What makes for a good OHSMS?
Firstly, a good OHSMS should speak directly to the nature of the business. Larger organisations will require more stringent measures in terms of policies etc. because enforcing them fairly across a greater section of the workforce is made more difficult. Also, this will mean that the occupational health and safety practitioner should customise an OHSMS geared towards limiting company risk while complying as much as possible with related legislation and industry regulations. There must be adequate time and resources provided to training, developing support structures, developing audit and reporting functions, and most of all – securing manager and executive buy-in. If the leaders of the company do not take the structures surrounding the OHSMS seriously, then an organisation can stand a huge risk. This may pose problems with regulatory bodies, law-enforcement and even employees. There is a noticeably higher staff turnover rate for companies where staff feel unsafe.
One last aspect a good OHSMS should have is an element of forecasting. How a business looks now may not be how it looks in four- or five-years’ time.

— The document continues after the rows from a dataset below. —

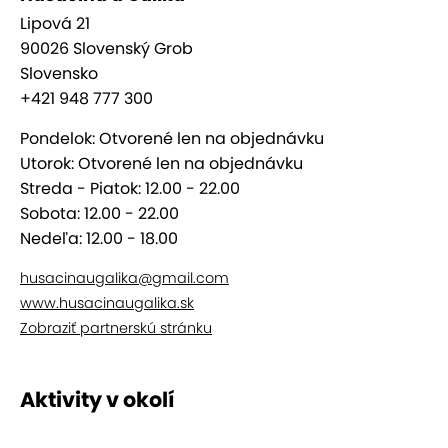
potrebné upresniť konkrétnu objednávku - presný
Lipová 21
počet osôb a vybrané menu
90026 Slovenský Grob
8. V termíne rezervácie už len prídete a vychutnáte
Slovensko
si nezabudnuteľnú grobskú gurmánsku lahôdku
+421 948 777 300
Vychýrená husacina
Pondelok: Otvorené len na objednávku
Utorok: Otvorené len na objednávku
Streda - Piatok: 12.00 - 22.00
U Galika v Slovenskom Grobe ponúkajú vychýrenú
Sobota: 12.00 - 22.00
husacinu a ďalšie typicky grobské jedlá. Prajeme
Nedeľa: 12.00 - 18.00
vám prežiť pocit úžasného gurmánskeho zážitku
grobskej kuchyne, ktorá je husacinou preslávená.
husacinaugalika@gmail.com
www.husacinaugalika.sk
Storočná tradícia
Zobraziť partnerskú stránku
Všetky cesty vedú do Ríma, ale Grobania vedia, že
Aktivity v okolí
tie husie vedú do Slovenského Grobu, ktorý je
najviac vychýrený povestnou husacinou.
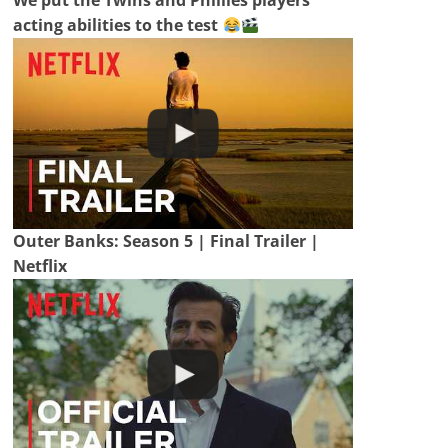
acting abilities to the test
Outer Banks: Season 5 | Final Trailer |
Netflix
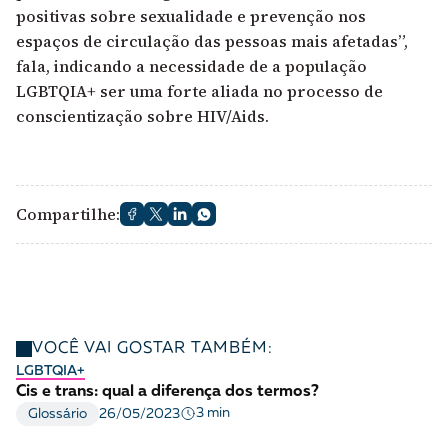
positivas sobre sexualidade e prevenção nos
espaços de circulação das pessoas mais afetadas”,
fala, indicando a necessidade de a população
LGBTQIA+ ser uma forte aliada no processo de
conscientização sobre HIV/Aids.
Compartilhe:
VOCÊ VAI GOSTAR TAMBÉM:
LGBTQIA+
Cis e trans: qual a diferença dos termos?
3 min
Glossário
26/05/2023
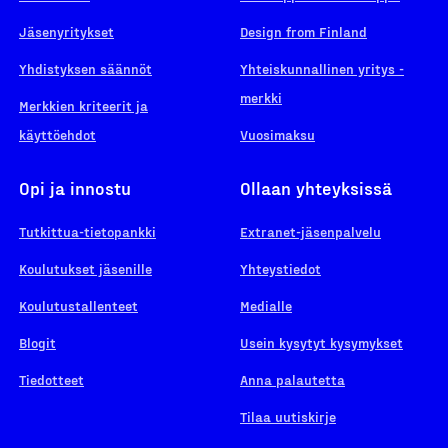
Jäsenyritykset
Design from Finland
Yhdistyksen säännöt
Yhteiskunnallinen yritys -
merkki
Merkkien kriteerit ja
käyttöehdot
Vuosimaksu
Opi ja innostu
Ollaan yhteyksissä
Tutkittua-tietopankki
Extranet-jäsenpalvelu
Koulutukset jäsenille
Yhteystiedot
Koulutustallenteet
Medialle
Blogit
Usein kysytyt kysymykset
Tiedotteet
Anna palautetta
Tilaa uutiskirje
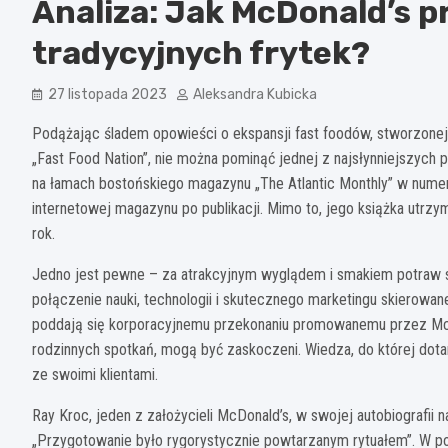
Analiza: Jak McDonald’s p
tradycyjnych frytek?
27 listopada 2023
Aleksandra Kubicka
Podążając śladem opowieści o ekspansji fast foodów, stworzonej
„Fast Food Nation”, nie można pominąć jednej z najsłynniejszych p
na łamach bostońskiego magazynu „The Atlantic Monthly” w numer
internetowej magazynu po publikacji. Mimo to, jego książka utrzy
rok.
Jedno jest pewne – za atrakcyjnym wyglądem i smakiem potraw 
połączenie nauki, technologii i skutecznego marketingu skierowan
poddają się korporacyjnemu przekonaniu promowanemu przez McDon
rodzinnych spotkań, mogą być zaskoczeni. Wiedza, do której dotarł
ze swoimi klientami.
Ray Kroc, jeden z założycieli McDonald’s, w swojej autobiografii n
„Przygotowanie było rygorystycznie powtarzanym rytuałem”. W poc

To avoid having to redraft all documentation, make sure you leave room for the changing nature of the organisation, surrounding economic conditions and advances in technology. Be open to adding addenda where necessary to keep your compliance factors current and relevant.
Is OHSMS for you?
After reading this, if you’re thinking: I could do that! Then perhaps you should start exploring your options with a host of resources available on the web. From introductory videos on OHSMS, to online Occupational Health and Safety short courses, articles and downloadable PDFs – you have the information. The key is in using all of these, in tandem, to make yourself the type of OHS practitioner that organisations want to hire and work with.